La Venaria Reale è stata scelta per ospitare la prima edizione di una delle manifestazioni più belle della primavera piemontese: Ortinfestival.
Dal 30 maggio al 2 giugno il Potager Royal,
in circa 10 ettari
dedicati alle coltivazioni, ospiterà questa vera e propria full
immersion nel verde. La location è stata scelta per la sua articolazione
e per la stretta correlazione tra la regalità dei palazzi e le attività
agricole che vi si svolgevano dalla sua nascita nel XVII secolo.
A Ortinfestival
ci saranno chef di talento e contadini eccellenti, colture antiche,
oggi recuperate, e nuovi ortaggi, varietà rare delle nostre campagne e
da ogni parte del mondo.

 

Per introdurre questo evento straordinario dovevo raccontarvi qualcosa
di più su questo gioiello piemontese che nel 1997, assieme a tutto il
circuito delle Residenze Reali del Piemonte, è entrata a far parte del patrimonio dell’Unesco. I restauri sono stati ultimati nel 2007 e ad oggi la Reggia è tra 5 siti culturali più visitati in Italia.

Ma diamo uno sguardo alla storia di questo luogo da sogno: correva
l’anno 1659 quando Carlo Emanuele II, duca di Savoia, con una grande
passione per la caccia, identificò i territori di Altessano Superiore,
borgata poco lontana da Torino, come adatti per praticare la disciplina
venatoria alla maniera dei re
: terreni a tratti boschivi, a
tratti aperti, sterminati e ricchi di cacciagione gli fecero concepire
un progetto ambizioso, di aggregazione del piccolo borgo, con i servizi
che forniva a livello di produzione agricola, ad una gigantesco e
magnificente Palazzo, che potesse ospitare tutta la corte, accanto al
sovrano. Carlo Emanuele II cambiò così il nome di Altessano in La Venerìa, oggi Venaria Reale.


La Versailles sabauda?
Assolutamente no! I lavori di ammodernamento per rendere Versailles
quello che divenne tra il XVII e il XVIII secolo, iniziarono solo nel
1661, due anni dopo.
È dunque Versailles ad essere La Venaria francese!

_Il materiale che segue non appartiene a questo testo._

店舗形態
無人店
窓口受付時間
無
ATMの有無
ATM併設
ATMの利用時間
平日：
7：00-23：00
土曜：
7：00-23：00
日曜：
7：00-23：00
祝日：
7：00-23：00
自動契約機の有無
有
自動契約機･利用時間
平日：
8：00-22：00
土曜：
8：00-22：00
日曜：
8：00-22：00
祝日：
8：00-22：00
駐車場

Gli architetti più importanti dell’epoca
si trovarono al servizio di questo colossale progetto partito da una
vera e propria variazione urbanistica del borgo di Altessano, del quale
la facciata della nascente reggia doveva rappresentare la quinta
prospettica da sogno, che si doveva intravedere in avvicinamento al
Palazzo stesso.


Amedeo di Castellamonte
fu il primo a mettere mano ai progetti dal 1659 al 1675: collocò
l’impianto dell’edificio in asse con la Contrada Granda, allora via
Maestra del Borgo di Altessano. A quest’epoca risale la parte più antica della Venaria, la cosiddetta Reggia di Diana,
non a caso dedicata alla dea della caccia, che ospitò negli anni di
Francesca d’Orleans e Maria Giovanna di Savoia Nemours, prima e seconda
moglie del Duca Carlo Emanuele, un corteo di dignitari di corte, cani e
cavalli pronti per la caccia al cervo due volte alla settimana.
Veduta a volo d’uccello – G. T. Borgonio 1670
Il Castello – G. T. Borgonio 1674


Con Vittorio Amedeo II le cose non mutarono. Ormai la sfida con il rivale d’oltralpe Luigi XIV era aperta. Portare migliorie alla Reggia spettò a Michelangelo Garove, tra il 1698 e il 1713. Diversi furono i progetti di ampliamento, ma solo alcuni vennero portati a compimento.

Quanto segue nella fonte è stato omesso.